Thursday, November 26, 2015

Hibernate: Good but not Enough

ORM is an abstraction of data (sql/nosql) management systems that help developers decouple the application code from the underlying data management system. Besides the benefits that decoupling of any short of components brings into software development, like easiness to test components separately, flexibility to change the implementation of the one component with no effect on the other, ORM tools also decrease the developer skillset required to built n-tier applications. For instance, a java developer needs to know how to use Hibernate. JPQL allows him to carry on thinking in terms of objects even when he accesses the data layer. It seems there is no need for knowledge on relational algebra, indexing or query optimization.

This perception can be true for many small/medium sized companies with non data intensive applications. If your database is relatively small and all the data as well as the query computation on the data can fit in the database server memory, then clearly a good Hibernate knowledge is enough. In this setting, inefficient mapping of JPQL into SQL queries by Hibernate, or inefficient query evaluation strategy by the database might not significantly harm the application performance. But as long as the database size increases and especially if the query computation can not fit in the database server memory, these inefficiencies are revealed.

This post is not an argument against Hibernate (or ORM in general). The point I want to make is that  the general perception that Hibernate allows the developers to be oblivious of the underlying data storage model (e.g. the relational) or data management system implementation (e.g. PostgreSQL) will not work if you want to handle datasets of big size.

Setup

As a data management system I will use PostgreSQL, v9.4. Postgres is an open-source object-relational database. Although, it supports some functionality inherited from object-oriented databases (e.g. subtables and tuple identifiers), it is commonly used in practice as a merely relational database. One of the reasons explaining its popularity against other open-source relational databases is its advanced query optimizer.
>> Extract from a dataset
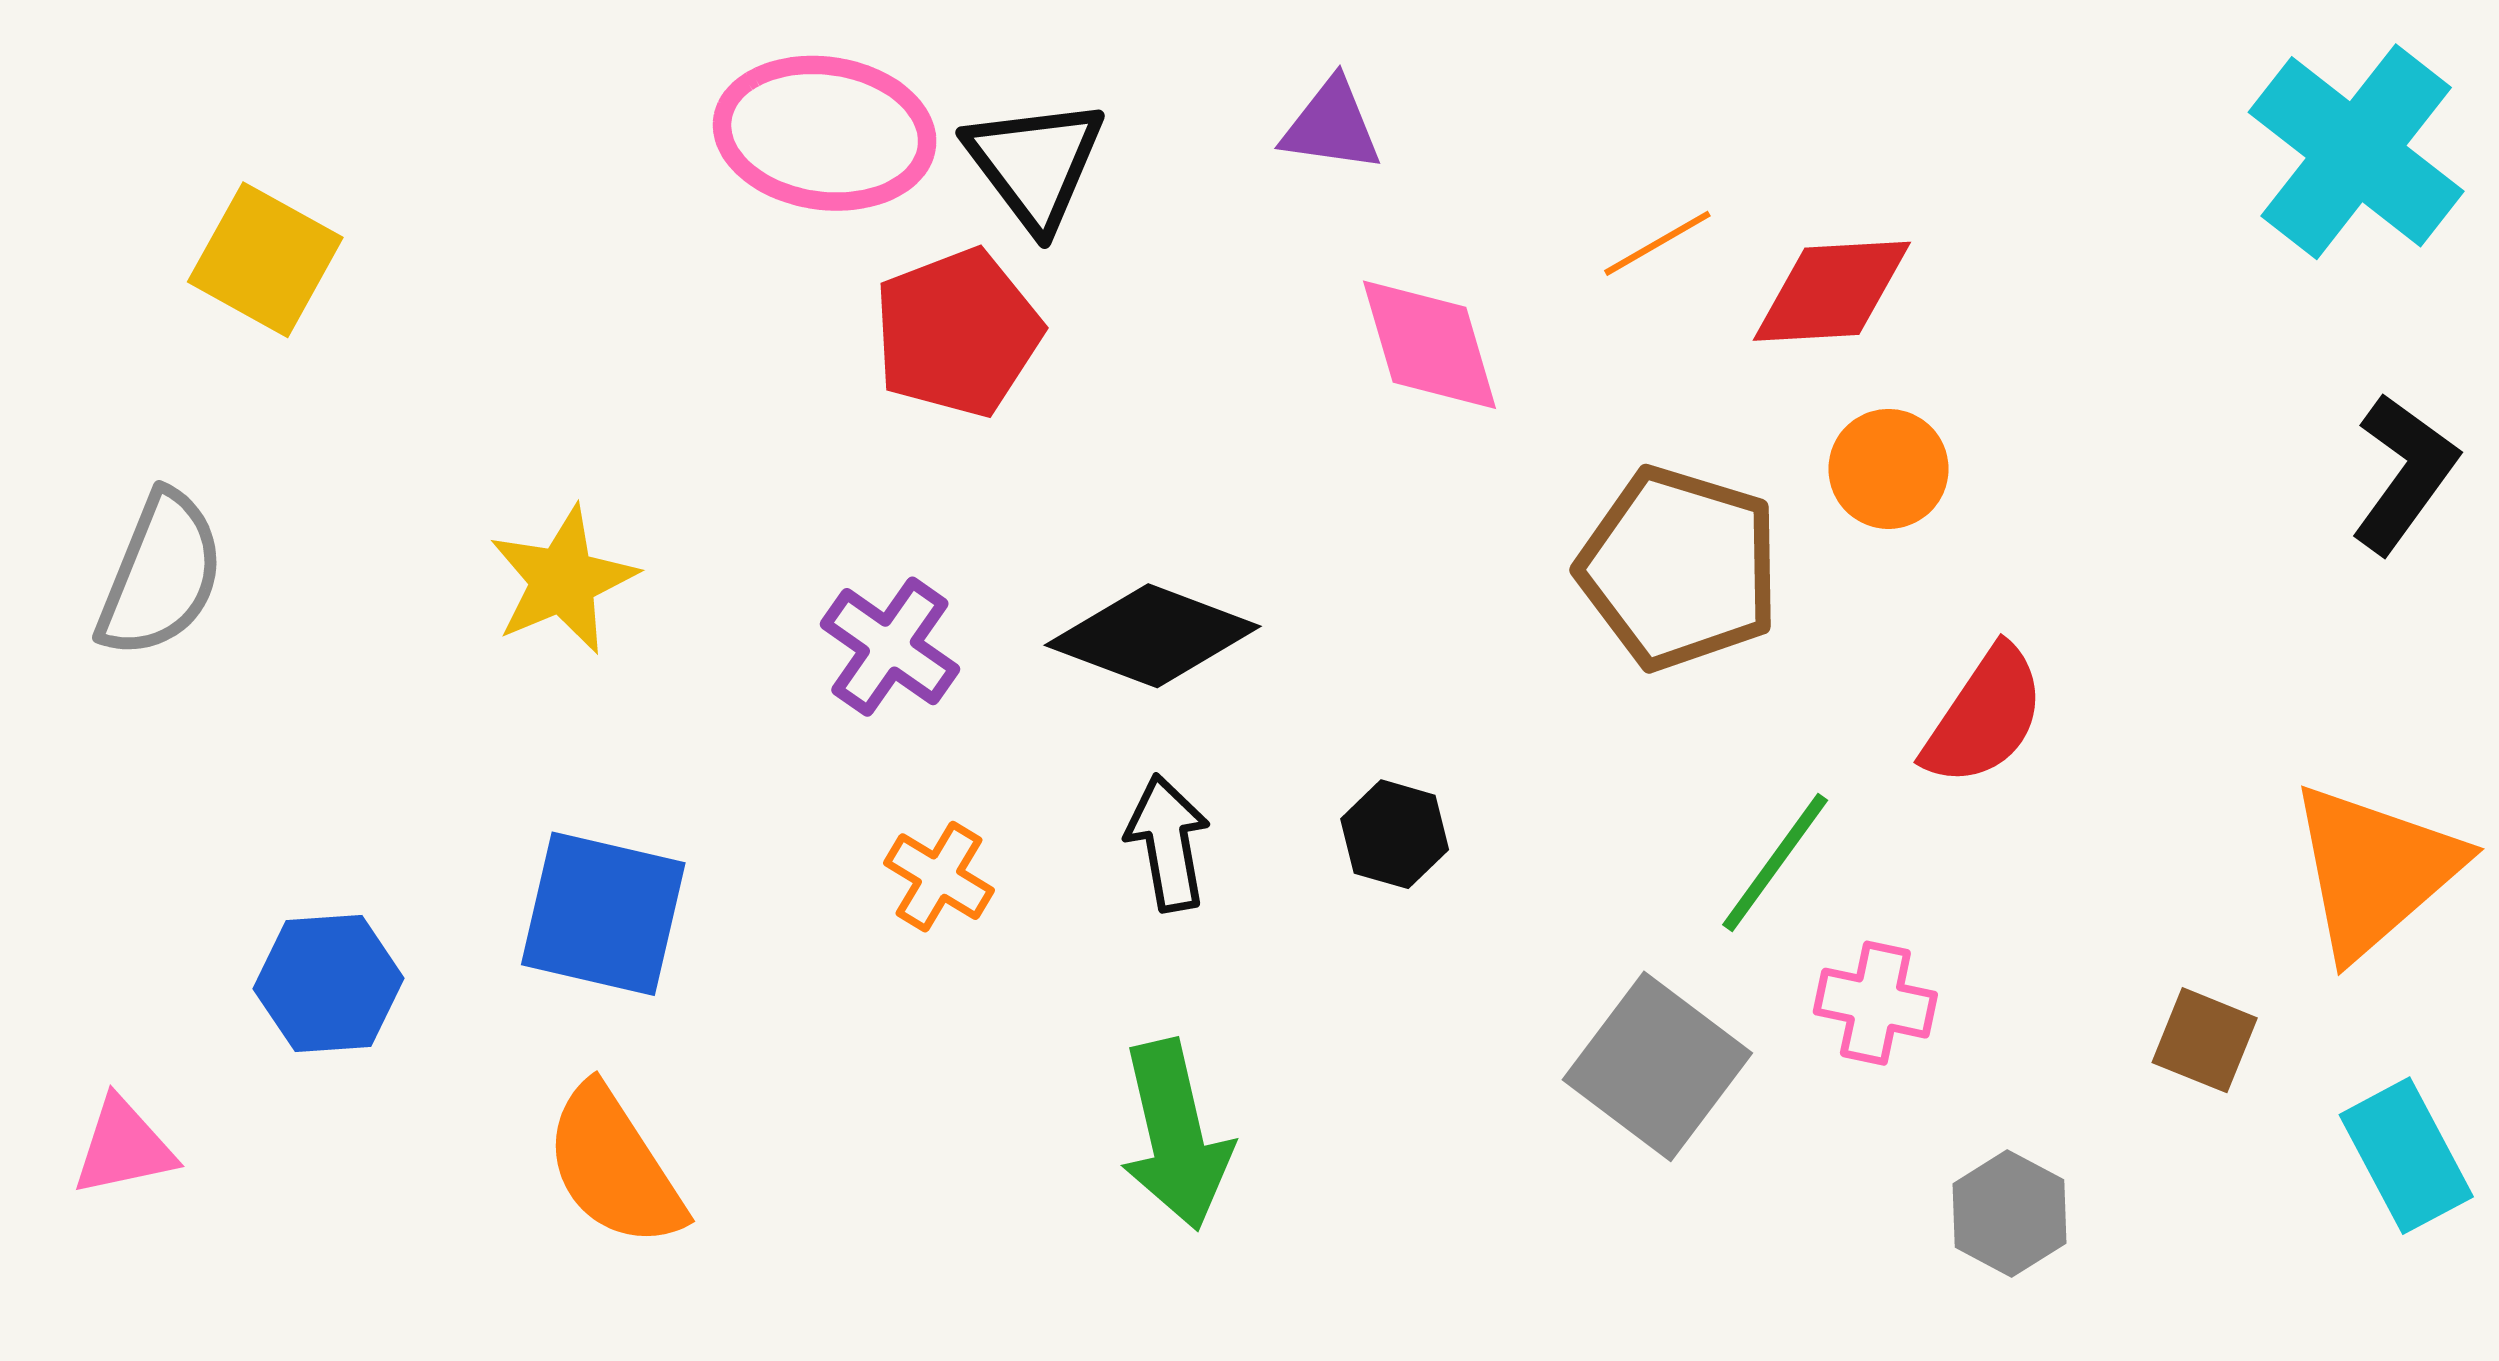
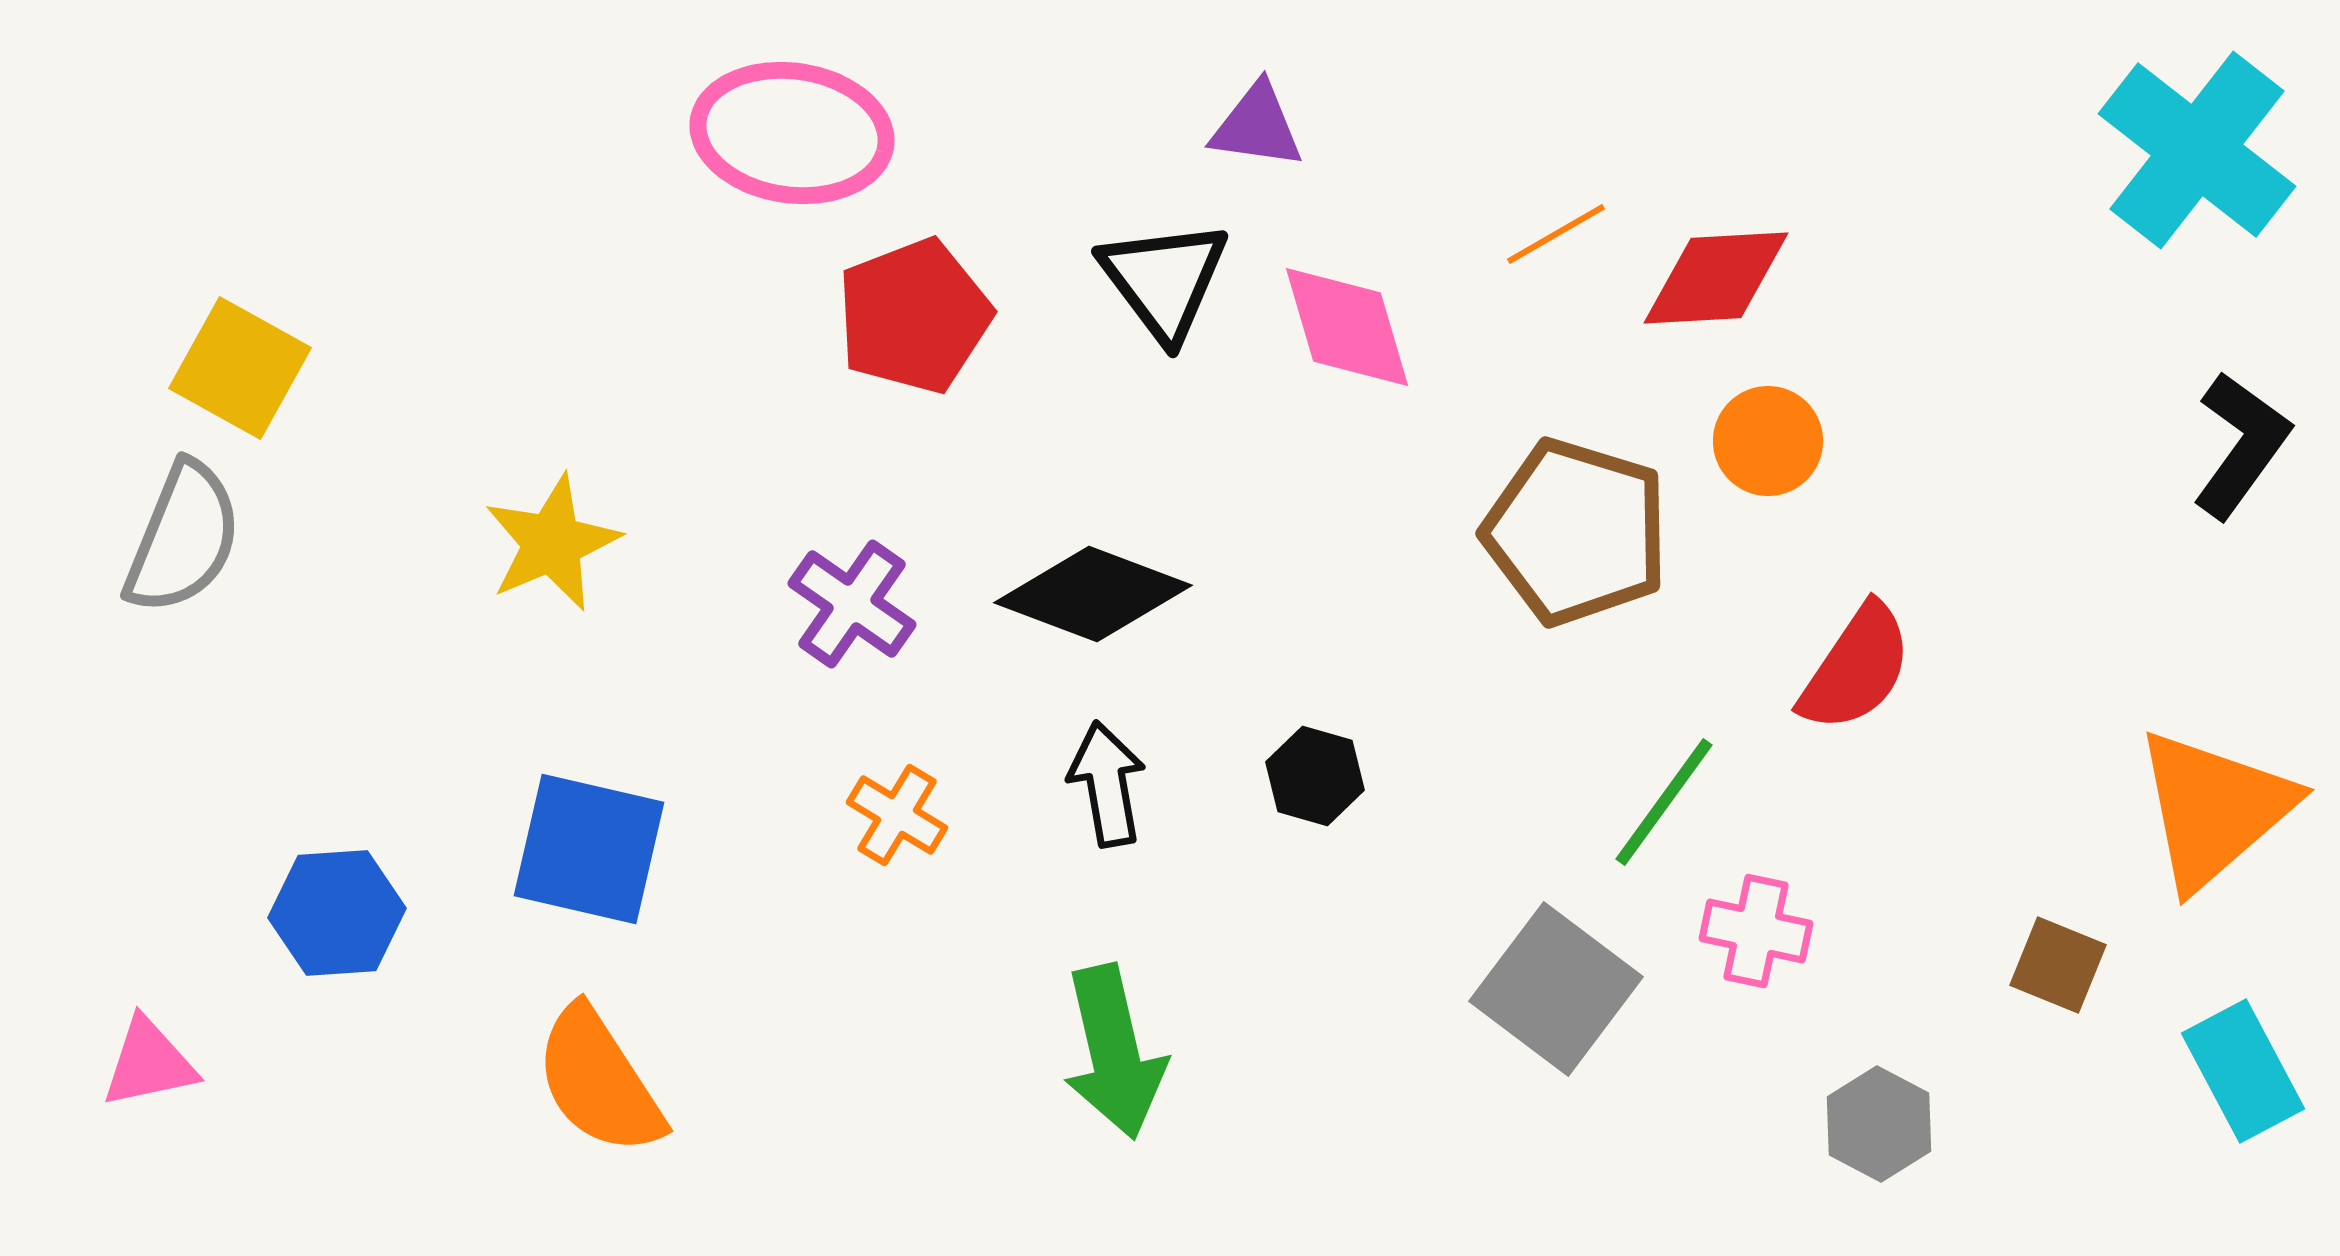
black triangle: (1035, 164) -> (1164, 280), moved
yellow square: (265, 260) -> (240, 368), moved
It is critical to refer to the shared_buffers option of the postgresql.conf file. This is the memory Postgres has allocated from the OS to run all its computations. Postgres implements its own buffer replacement policy (LRU by default) for this memory fragment, on top of the OS buffer replacement policy.  It does not matter how match memory your machine has, Postgres will only use the amount selected for this parameter. It is critical to select a number that is much less than the database size, for the performance issues to be revealed. For this demo, where I use a database of 1GB, I select shared_buffers=128MB.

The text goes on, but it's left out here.